ただすべてのジャンルについて言えるのは、遅いほど静か、新しいほど静かという傾向があること。前者はエンジンやモーターの回転数、空気抵抗といった物理的な要因が大きく関係しているが、後者から分かるのは、乗り物の音をうるさいと考える人が多いということだ。
逆に言えば、古くて速い乗り物は音が大きいものが多い。その代表格が、世界唯一の超音速旅客機であり続けている英仏共同開発のコンコルドだろう。実はこのコンコルドも騒音問題で裁判沙汰になっている。
コンコルドは1976年に英国航空とエールフランス航空の手で営業運航が始まっている。当初は欧州とアジアや南米を結び、続いて北米にも飛び始めた。ところがこのとき運航したのはワシントンDC便だけだった。ニューヨークでは空港を管理する当局がノーを突き付けてきたのだ。
同じ米国のワシントンDCではOKが出ており、ニューヨークでも騒音実験にはパスしていたのだから、問題ないはずだった。なのに着陸できなかったのは、米国でも超音速旅客機の開発は行われていたものの、コンコルドに先を越されてしまったという感情が理由だったと言われている。
英国航空とエールフランスは空港管理当局を相手に裁判を起こし勝訴。1年後にコンコルドはニューヨークに飛び始めた。しかしそれ以前から、騒音の大きさに加えて燃費の悪さも課題になっていたコンコルドは、このブランクも影響して販売が伸び悩み、わずか16機の製造に留まった。
■新幹線より埼京線のほうがうるさかった理由
同じ頃、日本では新幹線の騒音が問題となりはじめた。中でも建設中だった東北・上越新幹線では、埼玉県南部で反対運動が激化。暫定的に1982年、大宮始発で開業した。打開策として当時の国鉄は、大宮以南の区間の最高速度を110km/hとするとともに、並行して在来線の建設と約束した。これが現在の埼京線で、3年後に新幹線の上野?大宮間とともに開通した。
ところが開業してみると、新幹線より埼京線のほうがうるさかった。最高速度は埼京線のほうが10km/h低い100km/hだったが、当初投入された通勤電車の最高速度もまた100km/h。つまり全開状態だった。
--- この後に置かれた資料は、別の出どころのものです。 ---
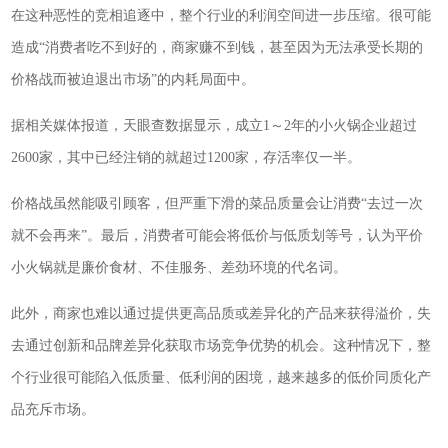
在这种恶性的竞相追逐中，整个行业的利润空间进一步压缩。很可能
造成“消费者吃不到好的，商家赚不到钱，甚至因为无法承受长期的
价格战而被迫退出市场”的内耗局面中。
据相关媒体报道，天眼查数据显示，成立1～2年的小火锅企业超过
2600家，其中已经注销的就超过1200家，存活率仅一半。
价格战虽然能吸引顾客，但严重下滑的菜品质量会让消费“去过一次
就不会再来”。最后，消费者可能会将低价与低质划等号，认为平价
小火锅就是廉价食材、不佳服务、差劲环境的代名词。
此外，商家也难以通过提供更高品质或差异化的产品来获得溢价，失
去通过创新和品牌差异化获取市场竞争优势的机会。这种情况下，整
个行业很可能陷入低质量、低利润的困境，越来越多的低价同质化产
品充斥市场。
一方の新幹線用車両は当初から200km/h以上の高速走行を想定した騒音対策が施されていたから、110km/hでもはるかに静かだったのである。
近年このようなニュースをあまり聞かなくなったのは、乗り物側の騒音対策が進んだことも大きいのではないかと考えている。
個人が買って乗るクルマやオートバイもまた、高度経済成長時代に台数が大幅に増加したこともあり、排出ガス規制とともに騒音規制が実施されるようになった。いずれの場合も、日本のメーカーが販売する車両はかなりの余裕を持ってこの騒音規制にパスするように作られている。
輸入車のほうが元気に聞こえたり、ノーマルよりも音の大きい社外品のマフラーが車検対応品として販売されていたりするのは、こうした理由によるものだ。ただし社外品のマフラーにはレース用もあり、これらは規制にパスしないので、装着して公道を走れば違反になる。
興味深いのは、クルマの騒音規制は日本独自なのに対し、オートバイのそれは数年前から欧州と共通の基準を取り入れたこと。国内での販売台数が少ないので世界基準に合わせたようだが、その結果多くのマシンで以前より音が活発になるという現象が起きている。
さらに最近のオートバイは、サウンドは控えめにしつつ鼓動感を出すのが上手になっていて、音が聞こえなくても満足できる。このあたりは電動化が進むクルマとは一線を画しているところ。操る実感を味わいたくてオートバイに興味を持つ人が増えているという噂、理解できる。